Richard Barrett, the former head of counter-terrorism at MI6, said: “This guy came out of Guantanamo Bay ten years before he left for Syria. That would be a hell of a long time to keep someone under close surveillance, almost impossible, and against his civil liberties. When he came back from Guantanamo Bay the assessment was made by the British and Australian services that he posed no threat and for the ten years that he was in the UK and maybe even for a period after that, he did not pose any direct threat to the British public in the way that we would understand it.”

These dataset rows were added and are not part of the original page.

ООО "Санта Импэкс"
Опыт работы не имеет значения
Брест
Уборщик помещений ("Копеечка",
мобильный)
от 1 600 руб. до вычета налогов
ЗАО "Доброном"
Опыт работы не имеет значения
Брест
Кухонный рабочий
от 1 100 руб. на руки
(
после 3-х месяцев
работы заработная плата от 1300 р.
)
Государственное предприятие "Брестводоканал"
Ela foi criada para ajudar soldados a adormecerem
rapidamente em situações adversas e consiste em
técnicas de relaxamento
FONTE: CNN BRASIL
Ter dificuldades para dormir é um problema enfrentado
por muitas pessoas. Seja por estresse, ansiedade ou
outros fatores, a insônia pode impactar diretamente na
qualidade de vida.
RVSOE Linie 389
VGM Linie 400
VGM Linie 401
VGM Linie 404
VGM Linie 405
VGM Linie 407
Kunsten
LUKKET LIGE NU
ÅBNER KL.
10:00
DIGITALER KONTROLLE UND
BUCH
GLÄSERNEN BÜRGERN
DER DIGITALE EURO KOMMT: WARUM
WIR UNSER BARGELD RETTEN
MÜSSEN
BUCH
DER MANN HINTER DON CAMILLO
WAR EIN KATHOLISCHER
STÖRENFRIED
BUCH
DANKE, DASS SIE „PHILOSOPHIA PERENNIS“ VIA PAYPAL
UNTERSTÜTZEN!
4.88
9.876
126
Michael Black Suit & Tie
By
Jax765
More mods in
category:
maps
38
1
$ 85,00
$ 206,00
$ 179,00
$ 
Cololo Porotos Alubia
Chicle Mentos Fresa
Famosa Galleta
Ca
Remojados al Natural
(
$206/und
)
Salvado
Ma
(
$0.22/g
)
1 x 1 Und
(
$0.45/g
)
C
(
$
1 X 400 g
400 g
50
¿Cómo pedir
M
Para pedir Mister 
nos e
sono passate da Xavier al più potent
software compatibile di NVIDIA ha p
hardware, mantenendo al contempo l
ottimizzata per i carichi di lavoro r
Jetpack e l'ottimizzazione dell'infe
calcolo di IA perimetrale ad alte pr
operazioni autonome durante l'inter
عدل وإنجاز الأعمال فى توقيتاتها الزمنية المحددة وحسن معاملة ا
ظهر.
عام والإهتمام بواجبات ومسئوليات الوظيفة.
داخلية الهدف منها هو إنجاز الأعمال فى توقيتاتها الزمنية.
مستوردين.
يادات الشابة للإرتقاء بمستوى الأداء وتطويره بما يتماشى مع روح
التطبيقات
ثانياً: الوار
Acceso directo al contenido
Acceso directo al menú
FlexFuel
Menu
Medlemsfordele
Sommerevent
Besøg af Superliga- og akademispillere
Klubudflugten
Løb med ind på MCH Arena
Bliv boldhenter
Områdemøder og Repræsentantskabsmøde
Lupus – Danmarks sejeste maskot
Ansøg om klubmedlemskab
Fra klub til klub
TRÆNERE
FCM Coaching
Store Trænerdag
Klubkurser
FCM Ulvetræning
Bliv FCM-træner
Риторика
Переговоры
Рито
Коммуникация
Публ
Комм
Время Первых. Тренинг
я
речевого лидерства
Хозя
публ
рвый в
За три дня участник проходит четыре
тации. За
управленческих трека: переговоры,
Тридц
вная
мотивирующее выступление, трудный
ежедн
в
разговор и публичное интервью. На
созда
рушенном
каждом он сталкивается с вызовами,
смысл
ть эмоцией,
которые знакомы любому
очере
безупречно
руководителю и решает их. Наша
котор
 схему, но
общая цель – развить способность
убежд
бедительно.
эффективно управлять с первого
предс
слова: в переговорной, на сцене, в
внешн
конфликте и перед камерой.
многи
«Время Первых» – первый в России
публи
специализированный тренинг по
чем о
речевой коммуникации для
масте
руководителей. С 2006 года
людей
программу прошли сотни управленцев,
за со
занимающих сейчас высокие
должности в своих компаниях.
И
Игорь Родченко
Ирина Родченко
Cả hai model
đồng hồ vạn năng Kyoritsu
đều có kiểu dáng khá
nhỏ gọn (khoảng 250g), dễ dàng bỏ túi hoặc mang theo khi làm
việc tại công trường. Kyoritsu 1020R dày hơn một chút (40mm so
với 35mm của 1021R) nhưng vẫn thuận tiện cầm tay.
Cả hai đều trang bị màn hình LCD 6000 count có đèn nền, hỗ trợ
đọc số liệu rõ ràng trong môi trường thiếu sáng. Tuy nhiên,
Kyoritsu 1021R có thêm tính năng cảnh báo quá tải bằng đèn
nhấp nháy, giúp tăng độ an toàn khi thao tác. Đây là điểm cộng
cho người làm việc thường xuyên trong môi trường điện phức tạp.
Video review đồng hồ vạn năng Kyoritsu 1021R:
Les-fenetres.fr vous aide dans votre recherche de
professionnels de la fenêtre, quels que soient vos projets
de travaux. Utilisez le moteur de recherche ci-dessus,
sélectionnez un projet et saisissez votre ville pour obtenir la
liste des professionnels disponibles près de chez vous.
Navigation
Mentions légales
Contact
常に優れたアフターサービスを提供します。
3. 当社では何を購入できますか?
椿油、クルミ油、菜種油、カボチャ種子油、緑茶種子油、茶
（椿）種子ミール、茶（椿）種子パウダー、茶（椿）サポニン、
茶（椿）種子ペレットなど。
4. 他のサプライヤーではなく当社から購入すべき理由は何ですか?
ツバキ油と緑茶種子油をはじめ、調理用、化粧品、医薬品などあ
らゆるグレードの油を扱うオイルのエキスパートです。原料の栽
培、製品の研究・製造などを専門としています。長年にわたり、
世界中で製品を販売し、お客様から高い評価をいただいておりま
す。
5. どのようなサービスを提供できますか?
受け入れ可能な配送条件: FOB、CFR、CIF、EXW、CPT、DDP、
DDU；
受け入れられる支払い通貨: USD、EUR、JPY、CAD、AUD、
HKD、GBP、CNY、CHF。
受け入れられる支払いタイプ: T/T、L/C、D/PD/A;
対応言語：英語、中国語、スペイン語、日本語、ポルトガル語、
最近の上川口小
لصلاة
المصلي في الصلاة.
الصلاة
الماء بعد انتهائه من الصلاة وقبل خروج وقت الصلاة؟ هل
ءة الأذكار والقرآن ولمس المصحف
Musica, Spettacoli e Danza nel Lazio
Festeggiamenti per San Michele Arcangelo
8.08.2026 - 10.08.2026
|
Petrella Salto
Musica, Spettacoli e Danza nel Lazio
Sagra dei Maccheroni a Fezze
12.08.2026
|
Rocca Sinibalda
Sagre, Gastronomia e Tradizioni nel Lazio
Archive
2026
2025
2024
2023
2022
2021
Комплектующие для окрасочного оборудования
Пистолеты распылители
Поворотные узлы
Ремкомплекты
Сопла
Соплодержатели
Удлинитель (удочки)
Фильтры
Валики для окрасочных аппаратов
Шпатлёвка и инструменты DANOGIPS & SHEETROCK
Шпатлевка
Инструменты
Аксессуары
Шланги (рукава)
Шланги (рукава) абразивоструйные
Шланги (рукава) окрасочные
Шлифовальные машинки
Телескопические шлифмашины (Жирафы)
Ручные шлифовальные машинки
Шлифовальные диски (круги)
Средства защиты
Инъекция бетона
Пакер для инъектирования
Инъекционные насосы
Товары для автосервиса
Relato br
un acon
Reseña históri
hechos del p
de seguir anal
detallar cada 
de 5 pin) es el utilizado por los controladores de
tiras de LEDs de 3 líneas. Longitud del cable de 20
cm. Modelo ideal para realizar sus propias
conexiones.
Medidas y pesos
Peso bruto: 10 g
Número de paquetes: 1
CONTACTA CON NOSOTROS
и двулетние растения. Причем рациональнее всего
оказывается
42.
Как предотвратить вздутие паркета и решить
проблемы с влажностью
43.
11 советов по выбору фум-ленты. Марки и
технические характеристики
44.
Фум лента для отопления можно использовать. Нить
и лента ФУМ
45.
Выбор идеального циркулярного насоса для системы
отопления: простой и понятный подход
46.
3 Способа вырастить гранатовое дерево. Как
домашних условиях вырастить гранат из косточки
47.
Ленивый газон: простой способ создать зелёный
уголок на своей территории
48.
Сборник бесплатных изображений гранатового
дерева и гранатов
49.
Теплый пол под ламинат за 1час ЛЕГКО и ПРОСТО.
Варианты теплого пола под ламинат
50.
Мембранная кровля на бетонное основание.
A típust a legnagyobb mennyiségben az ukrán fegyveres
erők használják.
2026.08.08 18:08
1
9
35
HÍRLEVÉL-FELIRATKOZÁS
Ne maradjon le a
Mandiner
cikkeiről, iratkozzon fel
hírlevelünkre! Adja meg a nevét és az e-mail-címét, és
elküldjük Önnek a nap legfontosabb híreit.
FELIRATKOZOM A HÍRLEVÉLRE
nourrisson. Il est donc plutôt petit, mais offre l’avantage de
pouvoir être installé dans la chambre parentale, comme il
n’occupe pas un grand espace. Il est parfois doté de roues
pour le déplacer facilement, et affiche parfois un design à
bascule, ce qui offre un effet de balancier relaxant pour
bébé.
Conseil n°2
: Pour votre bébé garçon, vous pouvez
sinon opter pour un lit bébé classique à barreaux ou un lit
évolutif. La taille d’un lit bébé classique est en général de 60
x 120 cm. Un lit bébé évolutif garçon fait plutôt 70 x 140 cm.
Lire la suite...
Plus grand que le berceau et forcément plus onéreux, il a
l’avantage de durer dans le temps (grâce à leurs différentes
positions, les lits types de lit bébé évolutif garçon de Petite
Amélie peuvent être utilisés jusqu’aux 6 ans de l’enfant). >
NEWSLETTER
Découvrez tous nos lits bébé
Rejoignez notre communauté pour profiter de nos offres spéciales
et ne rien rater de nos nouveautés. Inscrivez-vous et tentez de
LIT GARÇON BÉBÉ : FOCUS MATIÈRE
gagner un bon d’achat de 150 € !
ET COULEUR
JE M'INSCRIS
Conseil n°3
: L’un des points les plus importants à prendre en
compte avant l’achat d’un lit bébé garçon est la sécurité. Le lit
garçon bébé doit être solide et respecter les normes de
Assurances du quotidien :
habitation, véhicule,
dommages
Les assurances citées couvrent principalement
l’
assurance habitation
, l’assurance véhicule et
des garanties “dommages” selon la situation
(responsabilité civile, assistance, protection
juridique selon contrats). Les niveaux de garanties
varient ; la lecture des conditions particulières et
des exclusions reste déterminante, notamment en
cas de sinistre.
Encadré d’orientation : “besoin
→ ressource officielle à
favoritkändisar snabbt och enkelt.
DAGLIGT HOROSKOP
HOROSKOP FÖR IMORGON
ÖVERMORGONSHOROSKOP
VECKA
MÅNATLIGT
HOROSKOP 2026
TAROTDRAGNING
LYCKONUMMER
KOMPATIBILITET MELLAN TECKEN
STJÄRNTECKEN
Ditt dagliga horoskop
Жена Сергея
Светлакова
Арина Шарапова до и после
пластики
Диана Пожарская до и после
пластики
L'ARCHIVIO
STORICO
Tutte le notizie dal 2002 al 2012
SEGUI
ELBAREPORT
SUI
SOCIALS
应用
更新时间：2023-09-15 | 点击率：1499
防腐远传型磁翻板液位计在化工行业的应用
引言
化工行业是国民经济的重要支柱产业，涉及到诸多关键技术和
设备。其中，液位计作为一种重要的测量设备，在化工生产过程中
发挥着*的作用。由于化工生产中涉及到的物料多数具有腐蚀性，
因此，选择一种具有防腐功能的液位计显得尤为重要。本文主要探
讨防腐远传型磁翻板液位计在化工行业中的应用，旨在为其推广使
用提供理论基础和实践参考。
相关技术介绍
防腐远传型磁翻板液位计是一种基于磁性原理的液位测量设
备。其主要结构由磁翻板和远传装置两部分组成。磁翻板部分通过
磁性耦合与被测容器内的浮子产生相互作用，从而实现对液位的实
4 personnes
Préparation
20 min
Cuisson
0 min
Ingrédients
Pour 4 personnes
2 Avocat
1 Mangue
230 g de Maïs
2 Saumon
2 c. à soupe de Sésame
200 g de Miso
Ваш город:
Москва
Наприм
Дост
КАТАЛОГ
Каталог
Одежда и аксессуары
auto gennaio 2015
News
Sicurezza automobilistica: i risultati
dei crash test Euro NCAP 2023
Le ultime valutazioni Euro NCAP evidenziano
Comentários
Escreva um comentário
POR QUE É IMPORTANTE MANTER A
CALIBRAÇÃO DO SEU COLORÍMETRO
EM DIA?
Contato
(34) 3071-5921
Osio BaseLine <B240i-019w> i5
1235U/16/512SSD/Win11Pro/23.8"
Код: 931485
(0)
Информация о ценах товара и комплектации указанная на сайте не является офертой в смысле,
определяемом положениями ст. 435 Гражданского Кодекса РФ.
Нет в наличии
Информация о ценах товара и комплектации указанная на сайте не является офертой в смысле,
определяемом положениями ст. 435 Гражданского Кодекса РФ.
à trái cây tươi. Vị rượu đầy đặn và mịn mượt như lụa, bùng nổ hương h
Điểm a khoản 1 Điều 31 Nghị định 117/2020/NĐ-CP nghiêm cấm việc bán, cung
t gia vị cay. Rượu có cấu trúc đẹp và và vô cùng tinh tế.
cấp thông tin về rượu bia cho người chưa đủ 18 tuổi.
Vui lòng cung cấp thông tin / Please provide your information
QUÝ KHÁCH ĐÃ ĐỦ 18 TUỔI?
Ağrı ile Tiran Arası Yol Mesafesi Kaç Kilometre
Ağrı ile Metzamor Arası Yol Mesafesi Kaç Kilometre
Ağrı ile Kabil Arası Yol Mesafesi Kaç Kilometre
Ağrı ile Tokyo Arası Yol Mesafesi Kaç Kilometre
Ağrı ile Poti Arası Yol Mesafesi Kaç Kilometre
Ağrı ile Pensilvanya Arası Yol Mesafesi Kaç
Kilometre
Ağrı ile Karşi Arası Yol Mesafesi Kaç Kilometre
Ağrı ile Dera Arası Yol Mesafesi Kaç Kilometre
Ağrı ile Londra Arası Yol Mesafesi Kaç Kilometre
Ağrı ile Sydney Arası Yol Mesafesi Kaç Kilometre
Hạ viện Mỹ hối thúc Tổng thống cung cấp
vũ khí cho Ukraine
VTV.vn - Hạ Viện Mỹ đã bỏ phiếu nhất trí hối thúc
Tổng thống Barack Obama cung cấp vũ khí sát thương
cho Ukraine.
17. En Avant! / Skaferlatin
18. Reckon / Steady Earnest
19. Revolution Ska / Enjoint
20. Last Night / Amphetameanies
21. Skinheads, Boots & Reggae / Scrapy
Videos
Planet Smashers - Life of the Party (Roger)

Mr Blair decided to make a statement on the matter after a news story was published in which a Tory MP attacked his “flawed judgement” over Harith, in particular citing the compensation paid to him. Harith’s family have since denied that he received £1m in compensation, claiming the figure was “a group settlement including costs for four innocent people including Jamal”.

Lord Carlile, who served as the Government’s independent reviewer of terrorism legislation between 2001 and 2011, said Harith should not have received compensation because “plainly he was a terrorist”. He told the BBC: “My belief is the settlement was paid to avoid disclosure being in court of the activities and files of the security services. The Government was quite right not to want to disclose those files, but plainly there is an anomaly between the United Kingdom, where the threat of disclosure of such files led to the payment of compensation, and the United States, where this man brought a legal action which failed.” In 2004, Harith, with three other former Guantanamo Bay detainees, attempted to sue the then US Secretary of Defence, Donald Rumsfeld, claiming they were subjected to illegal interrogation tactics. The US court system declined to hear the case.

The lord said: “There was absolutely no merit in paying him a penny because plainly he was a terrorist and he was a potentially dangerous terrorist. The issue was the legal disclosure rules. If someone brings a civil action for damages they are entitled to disclosure of material, some of which may be national security material.” The peer said the Government and its legal advisers were “absolutely right” not to disclose national security material to an “enemy of the state”. “But there is an issue as to why the UK Government paid money, but not the US government, which has much stricter rules about disclosure of national security material,” he added.

The Manchester man was seized by American forces in Pakistan in 2001 before being sent to Guantanamo Bay, the US prison in Cuba for terrorist suspects. Interrogators found he provided useful information about the Taliban’s methods, and he was released after two years. He later joined Isis and is said to have blown himself up at an Iraqi army base in Mosul this week.